There was no tear. Danielle felt (and I saw) a contact lens falling onto her eyelash. What could we do with everyone staring at us at this unique moment in our live?

The lens fell. I tried, in vain, to snatch it with my hand. The lens was now in between my feet. Danielle did not know that I had noticed it. She thought in horror that I might shift a foot and crush it. As the bishop turned aside to put on his mitre, Danielle quickly stooped down and picked up her lens. What next? She would need her right hand to slip Georges' ring on. She put the lens in her left hand. But must she always keep it in her hand till all was over? Whereas she usually needed a mirror and proper attention to fit a lens back in her eye, this time instinct took over: she briskly popped it into place. Her best girl-friend, who also wore contact lenses, smiled in recognising the gesture.

Now was the time for Georges to put Danielle's ring on. He picked up a ring from the platter. The wrong ring! Each was used to show around his own ring. Habit had taken over. I now had my large ring. Crushed by the solemnity of the moment, I dared not change it. I wondered if I could get away with it by simply slipping my ring on Danielle's finger. There was no problem. I did it. But I also realised that she could never slip her small ring on my large finger. During the while that I was mentally sorting these things out, Danielle was smiling at my mistake, then wondering that I did nothing about it, then was horrified to find my ring on her finger. She whispered a shout: "It's not the right one, wise guy!"

Those were her first words as my adoring wife.

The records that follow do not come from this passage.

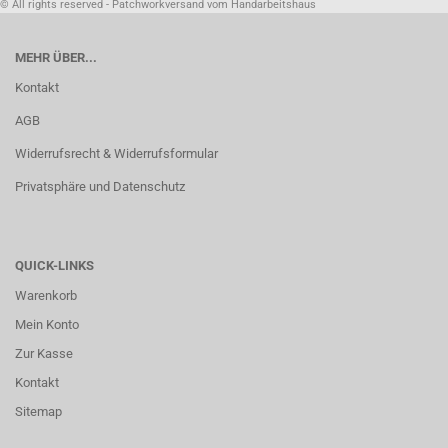
© All rights reserved - Patchworkversand vom Handarbeitshaus
MEHR ÜBER...
Kontakt
AGB
Widerrufsrecht & Widerrufsformular
Privatsphäre und Datenschutz
QUICK-LINKS
Warenkorb
Mein Konto
Zur Kasse
Kontakt
Sitemap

Of course, I had arrived at the same conclusion as her and rapidly took off that ring, put it back on the platter and slipped hers onto her gentle hand.

Two years, two months, three weeks, and one day after the eventful avowals, "I love you" ... "I love you too", I had won: Danielle had caught her man.

After the wedding, some of Danielle's students crowded around her joyously. One tried to get her attention: "Madmoiselle, madmoiselle...." she said.

"Madame, it’s Madame....!" other voices corrected.

There was general laughter all round and Danielle felt proud.

The wedding reception was at a hotel outside Québec City, near a small lake. My father-in-law generously offered us — and some forty guests, all very good friends — a filet mignon dinner. Before this, I had alighted with a happy leap down three short steps, landing bodily upright with a right foot slant-ways. A slight pain was rapidly dismissed. But after a few hours, I was feeling an ever-swelling ankle. For the first time in my life, I had a sprained ankle.

When Danielle and I arrived at Québec's magnificent hotel, the Chateau Frontenac, and entered our bridal suite, I phoned the hotel clerk to have a doctor sent up. The doctor bandaged my foot. His bill was our first expense paid as Mr and Mrs Allaire. He suggested that I do not walk too much the following days... whereas our honeymoon was to consist in visiting, on foot, the pavilions of Montreal's International Exposition. Luckily, my foot followed my heart's desire rather than the doctor's orders.

Thanks to the lame foot, and the wait for the doctor, Danielle had time to fit her heart into the peaceful bliss of her committed love before being swept over by Georges' eager passion.

They had ordered and eaten supper (club-sandwich for milady and hamburger steak for her wooer) before time came for a trickle of loving blood to flow and their entry into the foolishness of life.

* * *

"And they had many children and they lived happily ever after."

Well that is the way stories ended when we were little. Somehow, these stories were but the first page to human adventure. They ended at the beginning. We had just begun.